Example: inventory management
This tutorial was generated using Literate.jl. Download the source as a .jl
file. Download the source as a .ipynb
file.
The purpose of this tutorial is to demonstrate a well-known inventory management problem with a finite- and infinite-horizon policy.
Required packages
This tutorial requires the following packages:
using SDDP
import Distributions
import HiGHS
import Plots
import Statistics
Background
Consider a periodic review inventory problem involving a single product. The initial inventory is denoted by $x_0 \geq 0$, and a decision-maker can place an order at the start of each stage. The objective is to minimize expected costs over the planning horizon. The following parameters define the cost structure:
c
is the unit cost for purchasing each unith
is the holding cost per unit remaining at the end of each stagep
is the shortage cost per unit of unsatisfied demand at the end of each stage
There are no fixed ordering costs, and the demand at each stage is assumed to follow an independent and identically distributed random variable with cumulative distribution function (CDF) $\Phi(\cdot)$. Any unsatisfied demand is backlogged and carried forward to the next stage.

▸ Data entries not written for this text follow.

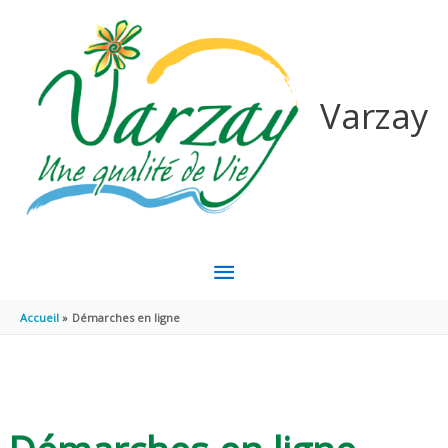
Aller au contenu
Aller au pied de page
Varzay
MENU
PRINCIPAL
Accueil
Démarches en ligne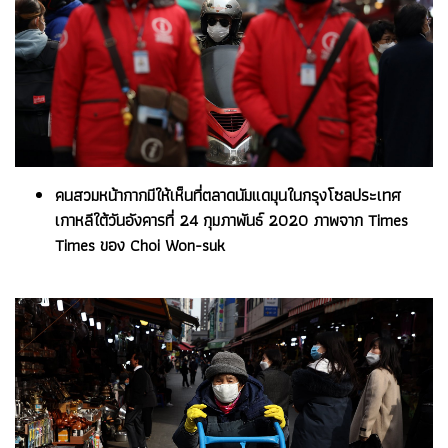
คนสวมหน้ากากมีให้เห็นที่ตลาดนัมแดมุนในกรุงโซลประเทศ
เกาหลีใต้วันอังคารที่ 24 กุมภาพันธ์ 2020 ภาพจาก Times
Times ของ Choi Won-suk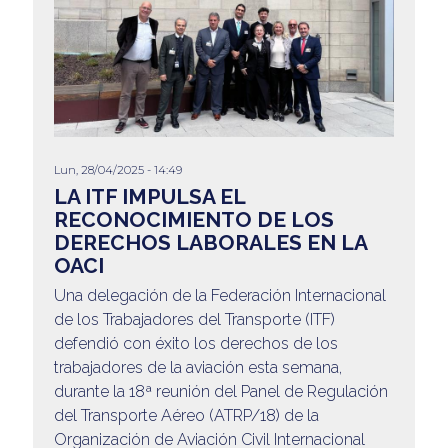
Lun, 28/04/2025 - 14:49
LA ITF IMPULSA EL
RECONOCIMIENTO DE LOS
DERECHOS LABORALES EN LA
OACI
Una delegación de la Federación Internacional
de los Trabajadores del Transporte (ITF)
defendió con éxito los derechos de los
trabajadores de la aviación esta semana,
durante la 18ª reunión del Panel de Regulación
del Transporte Aéreo (ATRP/18) de la
Organización de Aviación Civil Internacional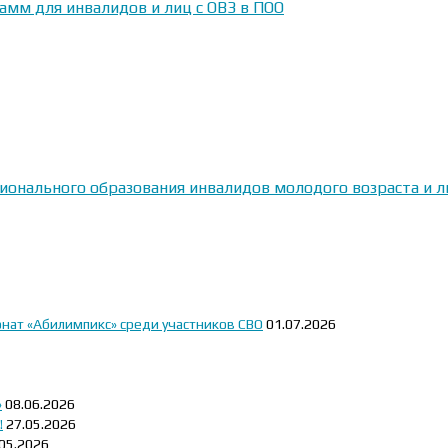
амм для инвалидов и лиц с ОВЗ в ПОО
сионального образования инвалидов молодого возраста и
онат «Абилимпикс» среди участников СВО
01.07.2026
»
08.06.2026
!
27.05.2026
05.2026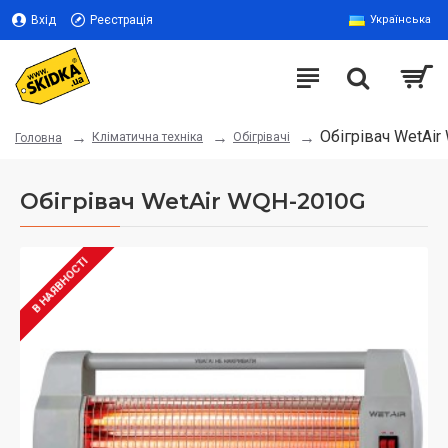
Вхід
Реєстрація
Українська
Обігрівач WetAi
Кліматична техніка
Обігрівачі
Головна
Обігрівач WetAir WQH-2010G
В НАЯВНОСТІ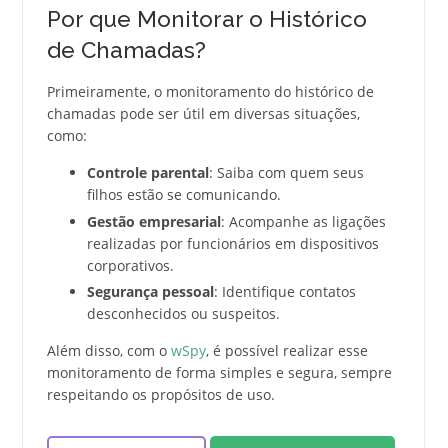
Por que Monitorar o Histórico
de Chamadas?
Primeiramente, o monitoramento do histórico de
chamadas pode ser útil em diversas situações,
como:
Controle parental
: Saiba com quem seus
filhos estão se comunicando.
Gestão empresarial
: Acompanhe as ligações
realizadas por funcionários em dispositivos
corporativos.
Segurança pessoal
: Identifique contatos
desconhecidos ou suspeitos.
Além disso, com o
wSpy
, é possível realizar esse
monitoramento de forma simples e segura, sempre
respeitando os propósitos de uso.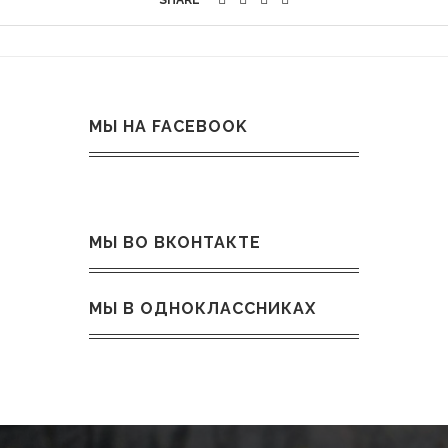
МЫ НА FACEBOOK
МЫ ВО ВКОНТАКТЕ
МЫ В ОДНОКЛАССНИКАХ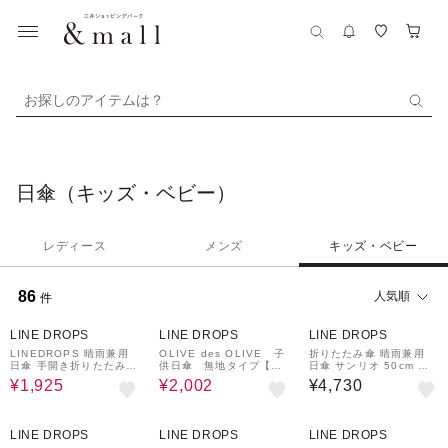
お探しのアイテムは？
日傘（キッズ・ベビー）
レディース
メンズ
キッズ・ベビー
86
人気順
件
30%OFF
30%OFF
¥200
クーポン
LINE DROPS
LINE DROPS
LINE DROPS
LINEDROPS 晴雨兼用
OLIVE des OLIVE 子
折りたたみ傘 晴雨兼用
日傘 手開き折りたたみ傘
供日傘 無地タイプ【折
日傘 サンリオ 50cm 手
レディース メンズ キッ
りたたみ傘】パープル
開き式 UVカット率10
¥1,925
¥2,002
¥4,730
ズ UVカット率＆遮光率9
0％ 遮光率99.99％以上
9%以上 遮熱効果付き 軽
遮熱 はっ水 安全カバー
量 191g 55cm 6本骨 ラ
カラビナつき コンパクト
30%OFF
¥200
クーポン
インドロップス Night Fl
56257 56258 56259
LINE DROPS
LINE DROPS
LINE DROPS
ight はっ水 携帯しやす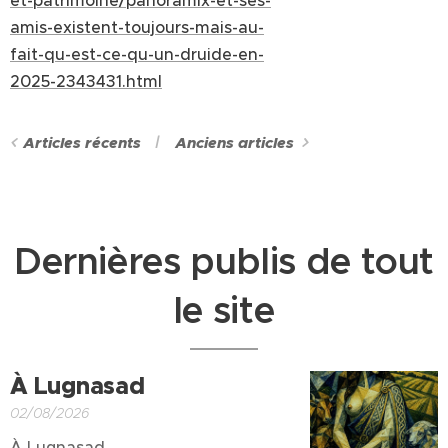
et-patrimoine/panoramix-et-ses-
amis-existent-toujours-mais-au-
fait-qu-est-ce-qu-un-druide-en-
2025-2343431.html
Articles récents
Anciens articles
Dernières publis de tout
le site
À Lugnasad
02/08/2026
À Lugnasad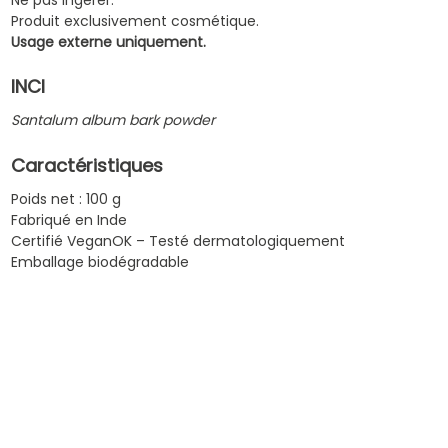
Produit exclusivement cosmétique.
Usage externe uniquement.
INCI
Santalum album bark powder
Caractéristiques
Poids net : 100 g
Fabriqué en Inde
Certifié VeganOK – Testé dermatologiquement
Emballage biodégradable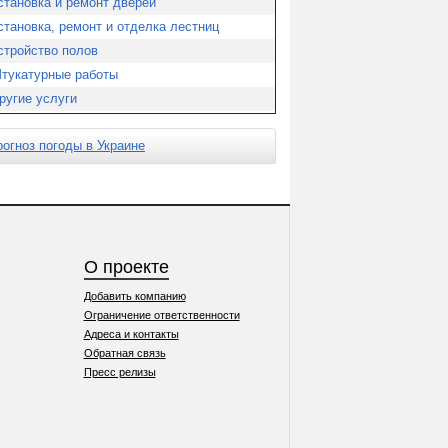
становка и ремонт дверей
становка, ремонт и отделка лестниц
стройство полов
тукатурные работы
ругие услуги
рогноз погоды в Украине
О проекте
Добавить компанию
Ограничение ответственности
Адреса и контакты
Обратная связь
Пресс релизы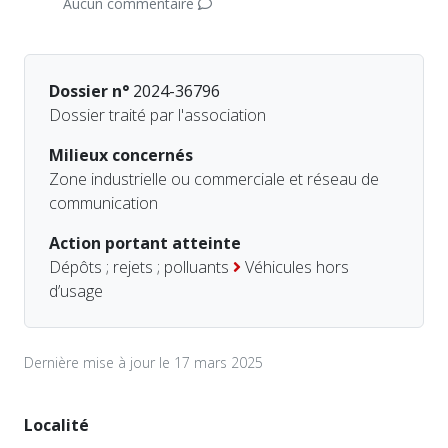
Aucun commentaire
Dossier n°
2024-36796
Dossier traité par l'association
Milieux concernés
Zone industrielle ou commerciale et réseau de
communication
Action portant atteinte
Dépôts ; rejets ; polluants
Véhicules hors
d’usage
Dernière mise à jour le 17 mars 2025
Localité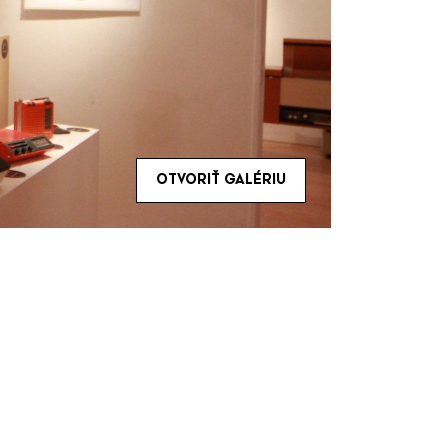
OTVORIŤ GALÉRIU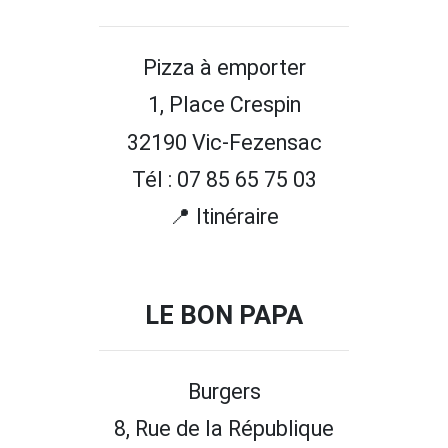
Pizza à emporter
1, Place Crespin
32190 Vic-Fezensac
Tél : 07 85 65 75 03
📍 Itinéraire
LE BON PAPA
Burgers
8, Rue de la République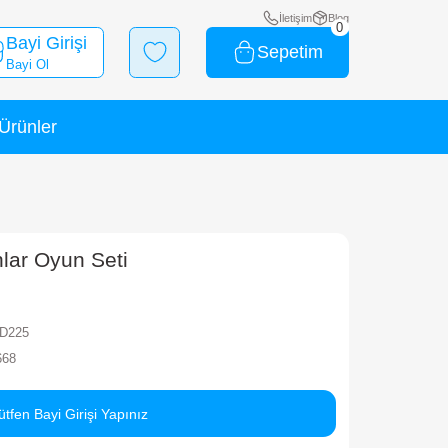
Bayi Girişi
Bayi Ol
Yeni Ürünler
İndirimli Ürünler
aibibi Vahşi Hayvanlar Oyun Seti
rka
MEGA
ok Kodu
010101WINLD225
rkod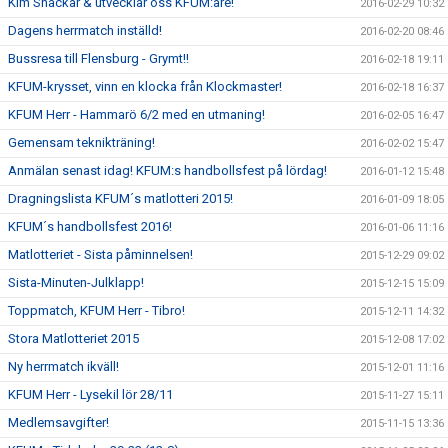
Kim Snackar & utvecklar oss KFUM:are!
2016-02-29 10:32
Dagens herrmatch inställd!
2016-02-20 08:46
Bussresa till Flensburg - Grymt!!
2016-02-18 19:11
KFUM-krysset, vinn en klocka från Klockmaster!
2016-02-18 16:37
KFUM Herr - Hammarö 6/2 med en utmaning!
2016-02-05 16:47
Gemensam teknikträning!
2016-02-02 15:47
Anmälan senast idag! KFUM:s handbollsfest på lördag!
2016-01-12 15:48
Dragningslista KFUM´s matlotteri 2015!
2016-01-09 18:05
KFUM´s handbollsfest 2016!
2016-01-06 11:16
Matlotteriet - Sista påminnelsen!
2015-12-29 09:02
Sista-Minuten-Julklapp!
2015-12-15 15:09
Toppmatch, KFUM Herr - Tibro!
2015-12-11 14:32
Stora Matlotteriet 2015
2015-12-08 17:02
Ny herrmatch ikväll!
2015-12-01 11:16
KFUM Herr - Lysekil lör 28/11
2015-11-27 15:11
Medlemsavgifter!
2015-11-15 13:36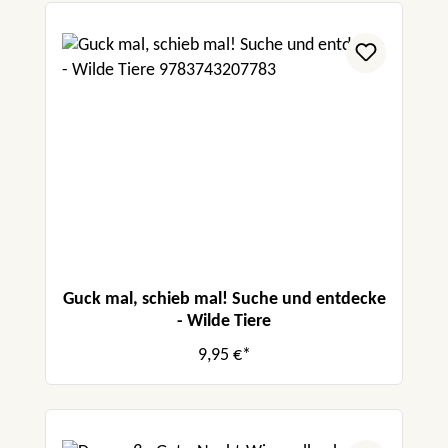
Guck mal, schieb mal! Suche und entdecke
- Wilde Tiere
9,95 €*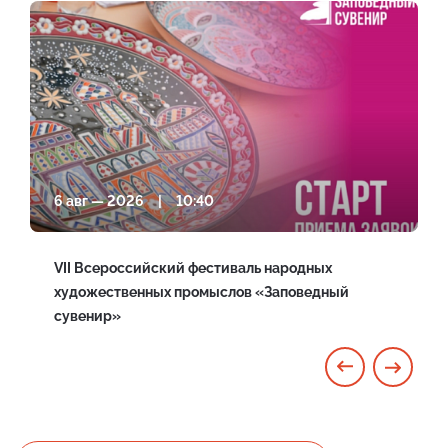
6 авг — 2026 | 10:40
VII Всероссийский фестиваль народных
художественных промыслов «Заповедный
сувенир»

At each stage, an agent must decide how many items to order. The per-stage costs are the sum of the order costs, shortage and holding costs incurred at the end of the stage, after demand is realized.
Following Chapter 19 of Introduction to Operations Research by Hillier and Lieberman (7th edition), we use the following parameters: $c=15, h=1, p=15$.
x_0 = 10 # initial inventory
c = 35 # unit inventory cost
h = 1 # unit inventory holding cost
p = 15 # unit order cost
15
Demand follows a continuous uniform distribution between 0 and 800. We construct a sample average approximation with 20 scenarios:
Ω = range(0, 800; length = 20);
This is a well-known inventory problem with a closed-form solution. The optimal policy is a simple order-up-to policy: if the inventory level is below a certain number of units, the decision-maker orders up to that number of units. Otherwise, no order is placed. For a detailed analysis, refer to Foundations of Stochastic Inventory Theory by Evan Porteus (Stanford Business Books, 2002).
Finite horizon
For a finite horizon of length $T$, the problem is to minimize the total expected cost over all stages.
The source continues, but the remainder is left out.